RESISTONS ENSEMBLE / bulletin numéro 55 / juillet 2007
Le voile gris


 Le voile gris
 « Vérité et justice pour Lamine Dieng ! »
 Enquête sur des citoyens au dessus de tout soupçon
 Un adolescent fauché par une voiture de police
 Bordeaux : morts en série au commissariat central
 Défenestrés
 Le libraire du « Monte-en-l’air »...

 [ S U R L E V I F ]
« Yohan ou Cruelle Justice »

 [C H R O N I Q U E D E L "A R B I T R A I R E]
Liberté pour Paco et Damien !
Liberté pour Nathalie Ménigon !
Une peur bleue
Outrage à La Rumeur
La vérité crue constitue une « offense » !
Légitime défense
Résistance à Belleville
Buffalo Grill


Pour télécharger ce bulletin mis en page au format pdf :
http://resistons.lautre.net/


Le voile gris

Un voile gris tombe sur le pays, il nous étouffe, il nous colle à la peau. La liste de ceux dont la mort est liée à la police ces dernières semaines s’allonge. Ecrasé par une voiture de police, mort dans un fourgon, dans une cellule de dégrisement, tombé de la fenêtre d’un commissariat, noyé dans une rivière, retrouvé pendu dans un centre de rétention... Puis, le pouvoir rafle partout, dans les cafés, devant les écoles, arrache une dame âgée de sa baignoire... Mais pourtant le régime ronronne. Les partis politiques et les syndicats ont eu leur Canigou. Le président les reçoit, les consulte, ils sont « considérés », il y a des ministres de gauche. C’est du jamais vu en France. Les médias, plus soumis que jamais, adorent le président « actif » et son gouvernement d’ « ouverture ».
L’anesthésie générale cache la montée triomphante d’un Etat policier qui montre ses dents et s’en sert sans vergogne. Tout ce qui reste de la sécu, du droit de grève, des retraites, de l’éducation, du droit à une vie décente... passera à la trappe si on laisse faire la violence étatique. Pour le moment on mate les minorités, les plus démunis mais ce n’est qu’un début. La croyance en un Etat « démocratique », « moderne et réaliste » paralyse les partis politiques et les syndicats. L’histoire a pourtant montré que finalement eux aussi vont se retrouver derrière les barbelés.
Mais, à Belleville, une foule de 200 personnes s’est dressée contre la police et ses grenades lacrymogènes pour s’opposer à une rafle, dans l’avion pour Bamako les passagers en colère ont empêché une expulsion d’une violence rare, la marche des fiertés a été interrompue par une centaine de militants pour en expulser les gays de l’UMP. Il est possible de sortir de l’anesthésie.

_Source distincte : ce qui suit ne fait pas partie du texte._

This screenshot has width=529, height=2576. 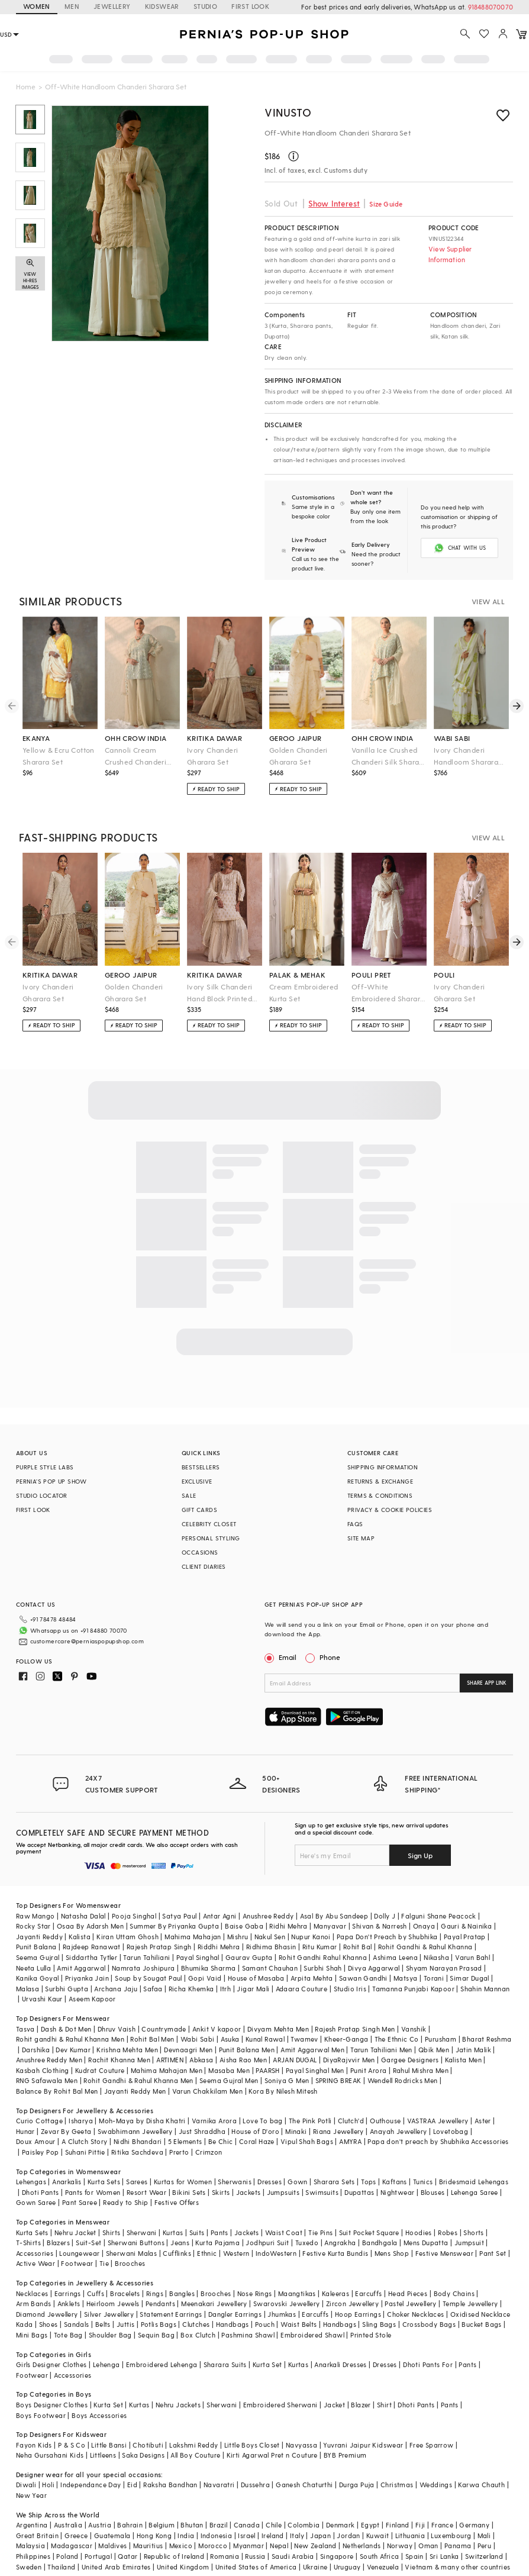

« Vérité et justice pour Lamine Dieng ! »
Lamine Dieng, un jeune homme de 25 ans, a trouvé la mort, entre les mains de la police le dimanche 17 juin au matin à Paris 20e, dans des circonstances mystérieuses. La famille prévenue au bout de 36 heures n’a toujours pas les informations qu’elle réclame sur les circonstances du décès.
Une marche silencieuse qui regroupait entre 800 et 900 personnes a eu lieu le dimanche 24 juin, plus de 500 personnes se sont rassemblées, le samedi 6 juillet, place Gambetta à Paris. La famille et les amis veulent comprendre « comment Lamine Dieng a pu monter dans le fourgon vivant et en ressortir mort ». Elle a porté plainte contre X afin qu’une instruction soit ouverte et qu’elle puisse avoir accès au dossier. Un appel à témoin est lancé : 06 50 62 38 27, contact : collectif-laminedieng@jubii.fr ; blog : http://coucxx.skyrock.com/




Enquête sur des citoyens au dessus de tout soupçon
Le 18 juin, lors d’un contrôle, Elmi Mohammed, 23 ans, s’est jeté dans la Saône et s’est noyé devant les policiers. La famille n’a été prévenue que 48 heures après les faits. Pour le MRAP, compte tenu des informations dont dispose la famille, cette affaire relève incontestablement d’une non assistance à personne en danger, les policiers n’ayant ni tenté de le sauver, ni appelé les secours, le jeune homme a pourtant eu le temps de se déshabiller avant de sauter à l’eau. On s’interroge sur le fait qu’ils n’aient pas engagé des recherches afin de retrouver le corps, qui n’a été découvert que vendredi 22 juin. Plus fort encore, ce sont ces mêmes policiers du 1er arrondissement qui sont en charge de l’enquête dans laquelle ils sont impliqués. Source http://rebellyon.info


Un adolescent fauché par une voiture de police
L’adolescent de 14 ans, fauché le samedi 23 juin par un voiture de police alors qu’il traversait en poussant son vélo sur un passage piéton dans le quartier Saint-Joseph à Marseille est mort le lendemain à l’hôpital. Selon des témoins, les policiers seraient passés au rouge sans avoir actionné ni leur sirène, ni leur gyrophare pour prévenir. Le policier conducteur devait se rendre d’urgence à l’hôpital pour... prendre une relève de garde. Mis en examen « pour homicide involontaire avec la circonstance aggravante du délit de grande vitesse » il a été placé sous mandat de dépôt avant d’être rapidement libéré... Le 30 juin une marche silencieuse à la mémoire de l’adolescent a réuni plusieurs centaines de personnes.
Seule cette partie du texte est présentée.